A possible limitation of this study is the heterogeneous presentation of results in different studies, not always showing both allele and genotype frequencies. This heterogeneity creates problems in including all the identified studies in the same analyses and forces us to exclude allele-based studies from the main analysis. However, as previously explained, a sensitivity analysis with allele data was performed as well. The number of study subjects was low for most studies, and individuals who carried no MC1R variant were presented only in a few studies: this did not allow us to compare subjects carrying each MC1R variant with subjects carrying no variant. The association of each variant with melanoma or phenotype could be therefore underestimated due to the inclusion of other “at risk” variants in the reference group. On the contrary, the fact that unpublished data were not included in the study could overestimate the association if positive results had more chance to be published than negative ones. Although this could be a possibility, we found no evidence of publication bias for none of the studied variants. Finally, using only published data, we could not take into account the possible interaction of MC1R with other genes that could modify its effect, and it was not possible to study the independent effect of MC1R variants on melanoma stratifying by RHC phenotype. A pooled analysis of both published and unpublished data could be useful to clarify these issues.
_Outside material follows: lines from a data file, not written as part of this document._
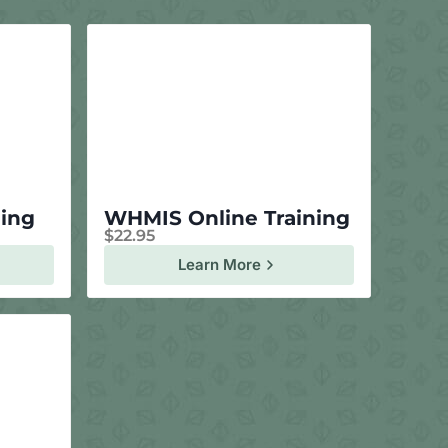
ning
WHMIS Online Training
$
22.95
Learn More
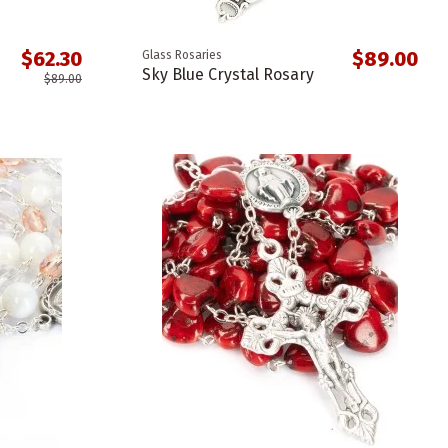
$62.30
$89.00
Glass Rosaries
Sky Blue Crystal Rosary
$89.00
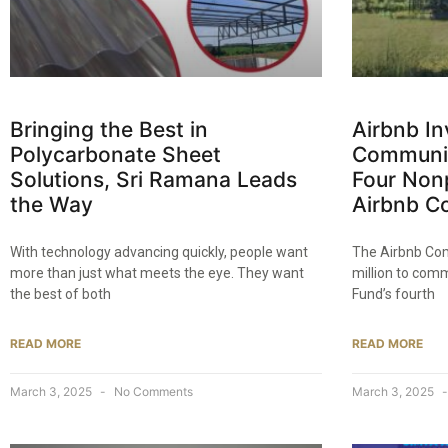
Bringing the Best in
Airbnb Inv
Polycarbonate Sheet
Communit
Solutions, Sri Ramana Leads
Four Non
the Way​
Airbnb C
With technology advancing quickly, people want
The Airbnb Com
more than just what meets the eye. They want
million to comm
the best of both
Fund’s fourth
READ MORE
READ MORE
March 3, 2025
No Comments
March 3, 2025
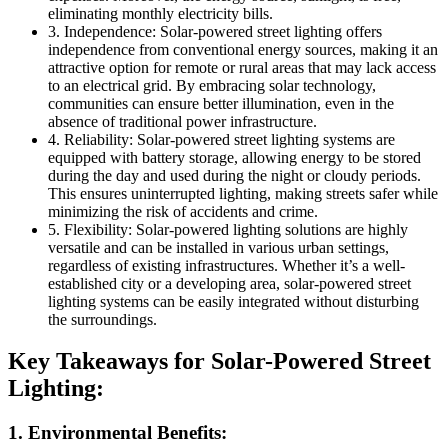
eliminating monthly electricity bills.
3. Independence: Solar-powered street lighting offers
independence from conventional energy sources, making it an
attractive option for remote or rural areas that may lack access
to an electrical grid. By embracing solar technology,
communities can ensure better illumination, even in the
absence of traditional power infrastructure.
4. Reliability: Solar-powered street lighting systems are
equipped with battery storage, allowing energy to be stored
during the day and used during the night or cloudy periods.
This ensures uninterrupted lighting, making streets safer while
minimizing the risk of accidents and crime.
5. Flexibility: Solar-powered lighting solutions are highly
versatile and can be installed in various urban settings,
regardless of existing infrastructures. Whether it’s a well-
established city or a developing area, solar-powered street
lighting systems can be easily integrated without disturbing
the surroundings.
Key Takeaways for Solar-Powered Street
Lighting:
1. Environmental Benefits:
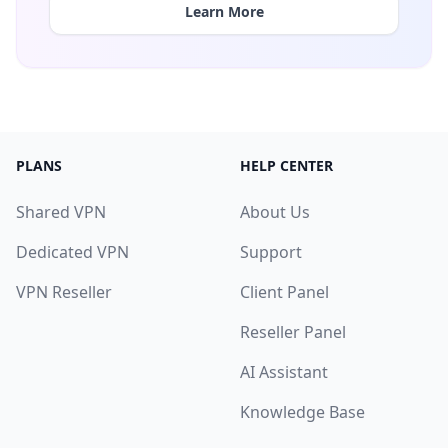
Learn More
PLANS
HELP CENTER
Shared VPN
About Us
Dedicated VPN
Support
VPN Reseller
Client Panel
Reseller Panel
AI Assistant
Knowledge Base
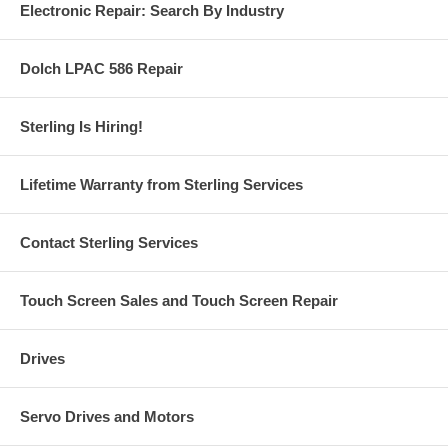
Electronic Repair: Search By Industry
Dolch LPAC 586 Repair
Sterling Is Hiring!
Lifetime Warranty from Sterling Services
Contact Sterling Services
Touch Screen Sales and Touch Screen Repair
Drives
Servo Drives and Motors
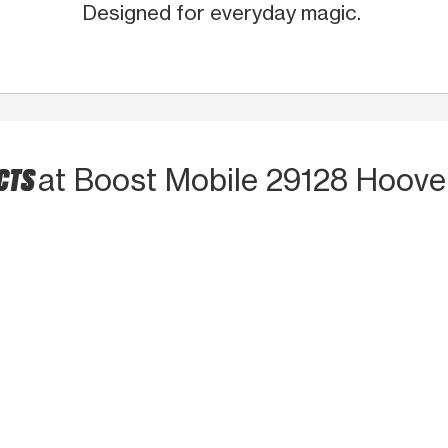
Designed for everyday magic.
UCTS
at Boost Mobile 29128 Hoove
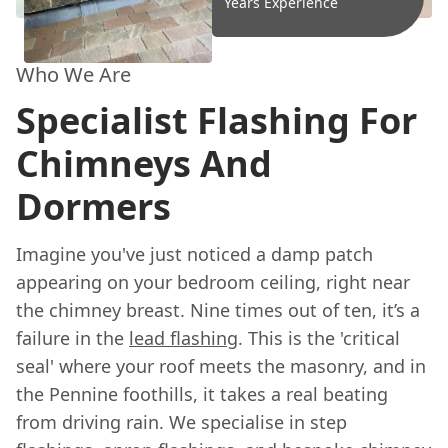
Years Experience
Who We Are
Specialist Flashing For
Chimneys And
Dormers
Imagine you've just noticed a damp patch
appearing on your bedroom ceiling, right near
the chimney breast. Nine times out of ten, it’s a
failure in the
lead flashing
. This is the 'critical
seal' where your roof meets the masonry, and in
the Pennine foothills, it takes a real beating
from driving rain. We specialise in step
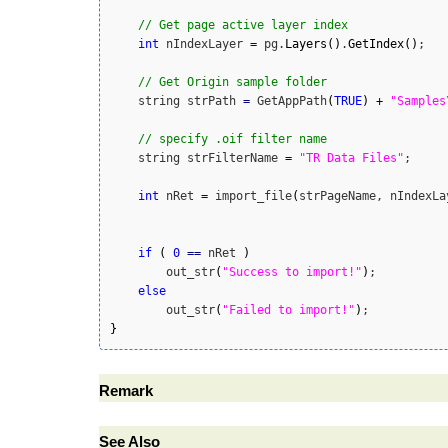
// Get page active layer index
int
 nIndexLayer 
=
 pg.
Layers
(
)
.
GetIndex
(
)
;

// Get Origin sample folder
    string strPath 
=
 GetAppPath
(
TRUE
)
+
"Samples
// specify .oif filter name
    string strFilterName 
=
"TR Data Files"
;

int
 nRet 
=
 import_file
(
strPageName, nIndexLa
if
(
0
==
 nRet 
)
        out_str
(
"Success to import!"
)
;

else
        out_str
(
"Failed to import!"
)
}
Remark
See Also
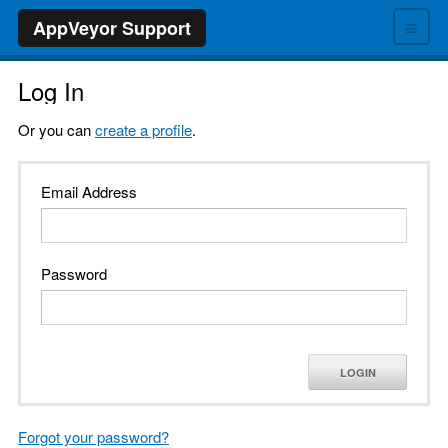
≡
AppVeyor Support
Log In
Or you can
create a profile
.
Email Address
Password
LOGIN
Forgot your password?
In conclusion, the association of the 3 most common R variants p.R151C, p.R160W and p.D294H with melanoma and phenotype was confirmed by our analysis, and evidence of a significant association with melanoma and phenotype was also found for the 2 less frequent variants p.D84E and p.R142H. A possible role in melanoma development via nonpigmentary pathways was suggested for p.I155T and p.R163H variants. It would be worthwhile to further study MC1R variants and melanoma stratifying by hair color and skin type, to identify the specific contribution of each MC1R variants in melanoma development due to pigmentary and nonpigmentary pathways.